Ambos guardaron silencio. Aquellas palabras fueron como un relámpago. Un relámpago que mostraba hasta lo más profundo el alma del poeta. Vallejo, con esos ojos profundos, que lo caracterizaban, le dijo: "Ángela, yo siempre he llegado tarde". Él era el que llegaba más tarde a la Aurora. "Si yo no fuese tímido y tú burlona, ahora no estarías llorando". Luego de unos minutos, la invitó a dar una vuelta. En las calles algunos faroles habían sido encendidos y desde algunos cafés llegaban lejanas risas. Doblaron por la "Casa de Piedra", por la calle de Jesús María, y se fueron de la mano como dos hermanos ......
Y después ya lo vio poco. Vallejo estaba atareado en sus preparativos de viaje y en ver la manera de conseguir el dinero necesario para poder lograrlo. Se volvieron a ver pasado unos días. Ambos se encontraban muy apurados. "Solo puedo vivir bien en mi terruño o en París -le dijo-. El día que te resuelvas ....... ya sabes. En París se puede ser algo".
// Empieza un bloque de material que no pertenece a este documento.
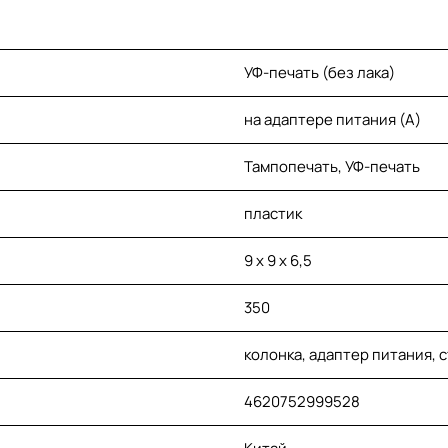
УФ-печать (без лака)
на адаптере питания (A)
Тампопечать, УФ-печать
пластик
9 х 9 х 6,5
350
колонка, адаптер питания, 
4620752999528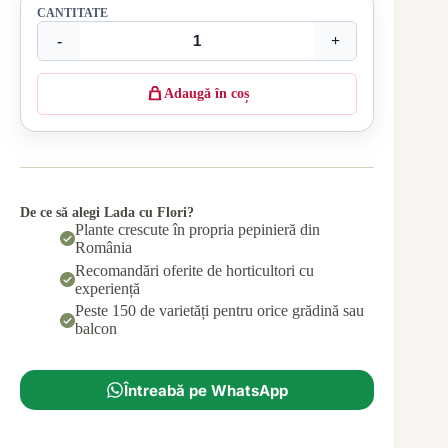
CANTITATE
-
+
Adaugă în coș
De ce să alegi Lada cu Flori?
Plante crescute în propria pepinieră din
România
Recomandări oferite de horticultori cu
experiență
Peste 150 de varietăți pentru orice grădină sau
balcon
Întreabă pe WhatsApp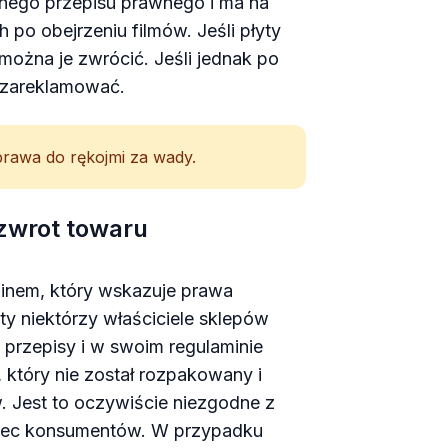
nego przepisu prawnego i ma na
 po obejrzeniu filmów. Jeśli płyty
można je zwrócić. Jeśli jednak po
 zareklamować.
prawa do rękojmi za wady.
zwrot towaru
inem, który wskazuje prawa
ty niektórzy właściciele sklepów
przepisy i w swoim regulaminie
 który nie został rozpakowany i
 Jest to oczywiście niezgodne z
obec konsumentów. W przypadku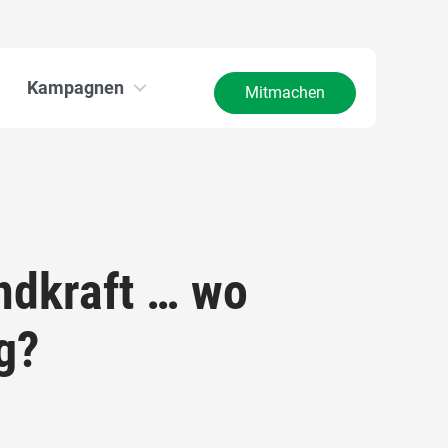
Kampagnen
Mitmachen
ndkraft … wo
g?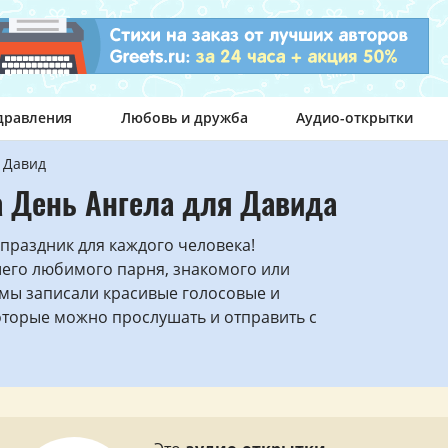
дравления
Любовь и дружба
Аудио-открытки
Давид
а День Ангела для Давида
праздник для каждого человека!
шего любимого парня, знакомого или
мы записали красивые голосовые и
оторые можно прослушать и отправить с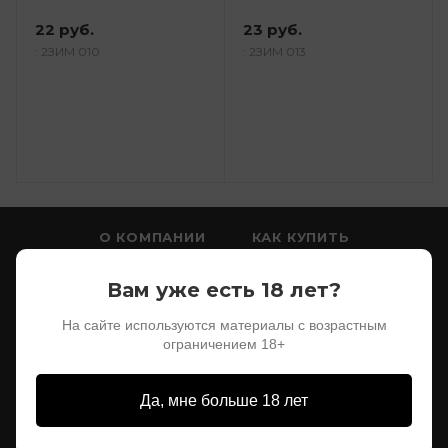
22 руб.
23 руб.
: 2ЗИМ 010
: 2ЗИМ 013
О КОМПАНИИ
КАК КУПИТЬ
ПРОИЗВОДИТЕЛИ
МАГАЗИНЫ
Вам уже есть 18 лет?
КОНТАКТЫ
На сайте используются материалы с возрастным
ограничением 18+
8 (961) 272-55-51
Ростов-на-Дону:
Да, мне больше 18 лет
8 (961) 272 55 51
rusohota@mail.ru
"París conoció su genio, vio su desfallecimiento, recibió su último hálito. París lo guarda celoso como a Verlaine, Mallarmé, Baudelaire, sus iguales. No le comprendimos, no le quisimos, no le hicimos feliz .........."
Ángela vivió lúcida hasta los noventa y dos años, hasta que dijo sentirse cansada y decidió que era hora de partir.